What Kind of Sugar Should a Diabetic Consume?

What Kind of Sugar Should a Diabetic Consume?


Sugar and “good carbohydrates” for a diabetic

People with diabetes: which sugars to choose?

Today, no food is formally forbidden to diabetics, and the carbohydrate intake during meals can represent 50% of the overall energy intake.

However, even if it is not banned from their diet, sugar must be carefully selected and systematically consumed in moderation, in the same way as all foods with a high glycemic index. Let’s see closer below.

Sugar and “good carbohydrates” for diabetics

Sugar hides a multitude of carbohydrates, and not all carbohydrates are equal in terms of nutrition and blood sugar. 

Much more than sugar consumption per se, today, nutritionists are interested in the glycemic index of foods in terms of diabetes.

The index or glycemic index makes it possible to classify foods according to the rise in blood sugar levels they cause when consumed. The highest index is that of glucose syrup, which is the maximum reference value (= 100).

Generally speaking, simple carbohydrates (simple sugars, such as table sugar) have a higher glycemic index than complex carbohydrates, such as those contained in cereals.

glycemic index is now a vital tool for choosing the type and quantity of carbohydrates we ingest daily. In the case of diabetes, it is therefore recommended to:

Moderate, or even avoid, foods with a high glycemic index: all syrups, sweet foods, table sugar, sodas, mashed potatoes, French fries, white flour, white bread, pastries, starchy foods, puffed rice, etc. ;

Favor foods with a low glycemic index: wholegrain pasta and cereals, legumes, fruit, dried fruit, shellfish, etc.

The key is to choose the right carbohydrates, with low or moderate glycemic indexes, while favoring carbohydrate sources containing large quantities of micronutrients (vitamins, trace elements, minerals, enzymes, fibers).

Here are some examples of glycemic indexes:

White sugar = 70.

White bread = 85.

Mashed potatoes = 85.

White pasta = 55.

Potato chips = 80.

Cornflakes = 85.

Leeks = 15.

Good to know: the glycemic index of a food does not only take into account the nature of the food. Many other parameters influence it, such as the way it is prepared (pureed, sliced), the way it is cooked (al dente cooking for pasta and frying), or the combination with other foods.

People with diabetes: which sugars to choose?

What Kind of Sugar Should a Diabetic Consume?

For many people, sugar represents above all table sugar and all foods likely to give a sweet taste to dishes. 

For diabetics, there are alternatives to table sugar or sucrose, even if sucrose is not theoretically forbidden in the case of diabetes. Instead, we use sugars that can moderate the rapid absorption of glucose into the bloodstream and therefore have less effect on blood sugar levels:

Fructose, the natural sugar of fruits: this sugar with a lower glycemic index than sucrose will be preferred by diabetics while consuming it in moderation. Indeed, fructose can increase blood levels of triglycerides (a category of fats) and promote metabolic syndrome (a combination of abdominal obesity, lipid and carbohydrate disorders).

Natural or synthetic sweeteners: the list of sweeteners is long: aspartame, xylitol, sorbitol, stevia, etc. It is advisable to consume them in moderation because they can cause side effects in excessive consumption (heart problems, laxative effects, etc.). Their consumption does not influence blood sugar levels but can avoid the frustration of not having enough sugar.

Good to know: other alternatives to table sugar are available today. Agave syrup is not the most appropriate sweetener for people with diabetes, as this naturally occurring product raises blood sugar levels.
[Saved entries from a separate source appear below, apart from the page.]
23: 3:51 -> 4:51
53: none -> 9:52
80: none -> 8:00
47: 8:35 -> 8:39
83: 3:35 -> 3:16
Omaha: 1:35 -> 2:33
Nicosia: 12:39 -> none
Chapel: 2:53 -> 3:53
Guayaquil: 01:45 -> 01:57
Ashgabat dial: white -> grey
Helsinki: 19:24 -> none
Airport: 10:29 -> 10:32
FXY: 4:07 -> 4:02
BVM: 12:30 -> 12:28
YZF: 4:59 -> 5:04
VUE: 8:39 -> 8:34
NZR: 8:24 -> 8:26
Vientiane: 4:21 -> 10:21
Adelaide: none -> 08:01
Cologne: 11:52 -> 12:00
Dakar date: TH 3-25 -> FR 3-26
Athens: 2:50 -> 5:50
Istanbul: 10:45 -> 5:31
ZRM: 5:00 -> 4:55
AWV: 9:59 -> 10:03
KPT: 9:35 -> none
Coconut blossom syrup or coconut sugar is another product that gives a slightly sweet taste while providing interesting quantities of vitamins and minerals. 

To summarize, we can remember that:

  • it is important to choose the right time and the right amount to eat a sweetened food (it is better to consume small amounts of sugar regularly than to live in frustration and end up consuming a large part in one go);
  • moderate consumption of sweetened foods in reasonable quantities is safe and can avoid certain frustrations and hyperglycemia;
  • the glycemic index is a good way to balance your meals and ensure that you maintain a balanced diet in the case of type 1 or 2 diabetes.

Depending on the case of each diabetic, it is possible to consume more or less sugar each day. Some alternatives to sugar are also more suitable than others. In all cases, sugar consumption is important to discuss with the doctor, the diabetologist, or the dietitian.

Good to know: for a few years, research has shown that saffron extract would naturally help to fight against hyperglycemia (by modulating glucose levels) and to modulate blood glucose levels, as well as the inflammatory status in patients with type 2 diabetes.